Thursday, January 21, 2010

'Address To A Haggis' by Robert Burns

robert burnsThe Address To A Haggis is a famous poem written by Scotsman Robert Burns. It was written as a celebration and homage to Scotland and all things Scottish and has become an integral part of the annual Burns Night celebrations and supper. The 'addressing' of the haggis is one of the central parts of the festivities that happen on or around January 25th (Burns' birth date) each year. For more information on the history and traditions of Burns Night, read our post Explain about ... Burns Night. Here we go (it helps if you have a Scottish accent!) ...

Fair fa' your honest, sonsie face,
Great chieftain o' the puddin-race!

Aboon them a' ye tak your place,

Painch, tripe, or thairm:

Weel are ye wordy of a grace

As lang's my arm.

The groaning trencher there ye fill,

Your hurdies like a distant hill,

Your pin wad help to mend a mill

In time o' need,
While thro' your pores the dews distil

Like amber bead.

His knife see rustic Labour dight,
An' cut you up wi' ready slight,
Trenching your gushing entrails bright,

Like onie ditch;

And then, O what a glorious sight,

Warm-reeking, rich!

Then, horn for horn, they stretch an' strive:

Deil tak the hindmost, on they drive,

Till a' their weel-swall'd kytes belyve

Are bent like drums;
Then auld Guidman, maist like to rive,

'Bethankit!' hums.

Is there that owre his French ragout

Or olio that wad staw a sow,

Or fricassee wad mak her spew

Wi' perfect scunner,

Looks down wi' sneering, scornfu' view

On sic a dinner?

Poor devil! See him owre his trash,

As feckless as a wither'd rash,
His spindle shank a guid whip-lash,

His nieve a nit;

Tho' bluidy flood or field to dash,

O how unfit!

But mark the Rustic, haggis fed,

The trembling earth resounds his tread,

Clap in his walie nieve a blade,

He'll make it whistle;

An' legs, an' arms, an' heads will sned,

Like taps o' thrissle.

Ye pow'rs, wha mak mankind your care,

An' dish them out their bill o' fare,

Auld Scotland wants nae skinking ware
That jaups in luggies;
But, if ye wish her gratefu' prayer,

Gie her a haggis!

clark mcginn 'addressing the haggis'Confused?
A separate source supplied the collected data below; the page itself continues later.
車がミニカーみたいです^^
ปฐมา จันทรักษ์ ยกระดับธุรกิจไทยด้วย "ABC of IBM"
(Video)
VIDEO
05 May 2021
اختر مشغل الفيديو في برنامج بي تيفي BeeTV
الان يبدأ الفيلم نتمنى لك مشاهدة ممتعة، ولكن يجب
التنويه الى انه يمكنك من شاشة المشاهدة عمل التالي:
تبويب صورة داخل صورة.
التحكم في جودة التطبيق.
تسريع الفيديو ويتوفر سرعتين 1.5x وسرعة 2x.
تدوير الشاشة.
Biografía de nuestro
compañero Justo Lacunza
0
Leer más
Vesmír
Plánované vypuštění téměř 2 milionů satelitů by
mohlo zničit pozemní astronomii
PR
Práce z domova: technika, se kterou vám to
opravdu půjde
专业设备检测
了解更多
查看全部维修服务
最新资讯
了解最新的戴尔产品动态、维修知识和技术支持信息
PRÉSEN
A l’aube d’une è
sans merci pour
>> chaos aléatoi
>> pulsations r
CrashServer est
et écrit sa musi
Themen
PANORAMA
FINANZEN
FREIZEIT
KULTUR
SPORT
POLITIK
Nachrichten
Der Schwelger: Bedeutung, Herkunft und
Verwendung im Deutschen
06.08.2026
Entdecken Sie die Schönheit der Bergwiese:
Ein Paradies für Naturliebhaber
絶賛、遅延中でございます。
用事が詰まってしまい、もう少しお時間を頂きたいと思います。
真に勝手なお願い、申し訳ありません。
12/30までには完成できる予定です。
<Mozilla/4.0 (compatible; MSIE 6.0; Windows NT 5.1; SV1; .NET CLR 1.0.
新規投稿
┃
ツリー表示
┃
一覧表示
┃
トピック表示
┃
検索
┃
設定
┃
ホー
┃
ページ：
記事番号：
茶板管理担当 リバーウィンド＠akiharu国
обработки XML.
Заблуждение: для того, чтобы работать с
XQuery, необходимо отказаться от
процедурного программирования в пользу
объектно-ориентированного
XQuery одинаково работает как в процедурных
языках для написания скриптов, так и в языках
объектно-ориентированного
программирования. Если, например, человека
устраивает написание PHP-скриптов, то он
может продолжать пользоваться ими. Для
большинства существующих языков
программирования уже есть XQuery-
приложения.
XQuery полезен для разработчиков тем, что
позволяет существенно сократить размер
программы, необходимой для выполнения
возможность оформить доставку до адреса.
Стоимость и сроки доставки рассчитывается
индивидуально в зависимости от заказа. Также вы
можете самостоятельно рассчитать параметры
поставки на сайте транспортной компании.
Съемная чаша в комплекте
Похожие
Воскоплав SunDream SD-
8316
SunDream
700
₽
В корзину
Not sure that you understand a single word? We found this excellent modern day translation that may help you follow this classic poem. It is written by Clark McGinn, an eminent speaker at Burns Night suppers around the world and expert on Burns' poetry and language. We had the pleasure to meet him earlier this week and he can be seen giving his vibrant, energetic 'address' in the image to the left. He has written numerous books on the subject including The Ultimate Burns Supper Book and has a website If this doesn't help you understand it, then nothing will!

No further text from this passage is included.